INPUT RECORDS:
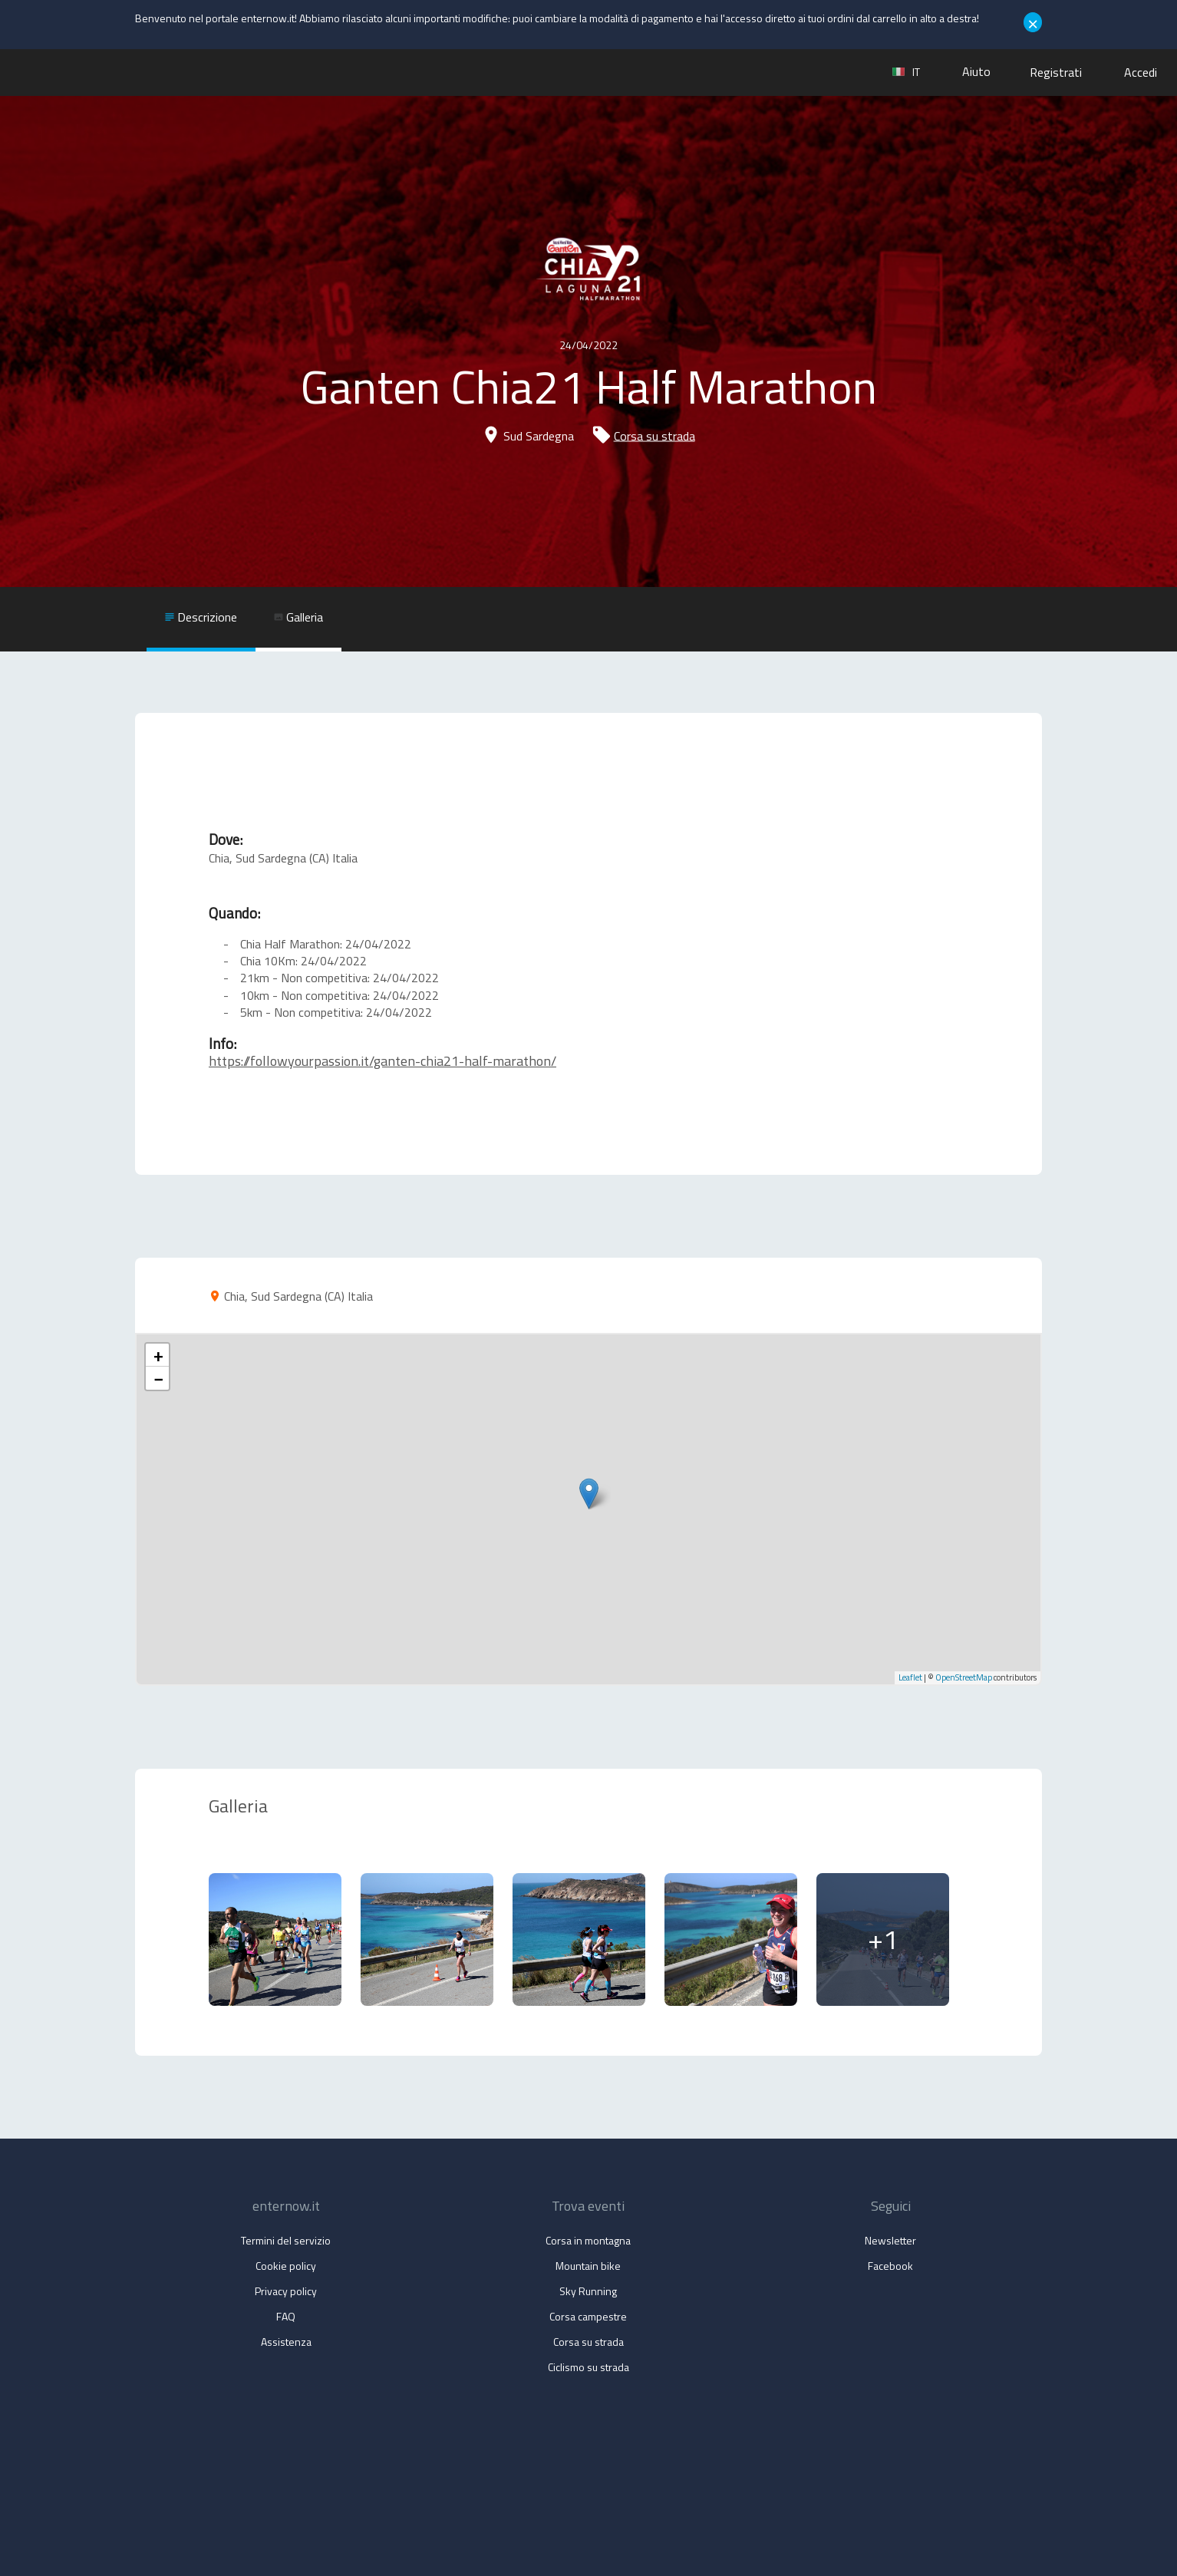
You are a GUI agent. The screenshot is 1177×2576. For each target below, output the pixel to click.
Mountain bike (588, 2266)
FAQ (285, 2316)
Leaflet (910, 1677)
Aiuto (976, 71)
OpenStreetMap (963, 1677)
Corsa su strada (654, 436)
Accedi (1140, 72)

PROBLEM TO WORK ON: Only the lines from the one with "Mountain bike (588, 2266)" through the end of the records above are to be copied, exactly as written.

EXERCISE ANSWER:
Mountain bike (588, 2266)
FAQ (285, 2316)
Leaflet (910, 1677)
Aiuto (976, 71)
OpenStreetMap (963, 1677)
Corsa su strada (654, 436)
Accedi (1140, 72)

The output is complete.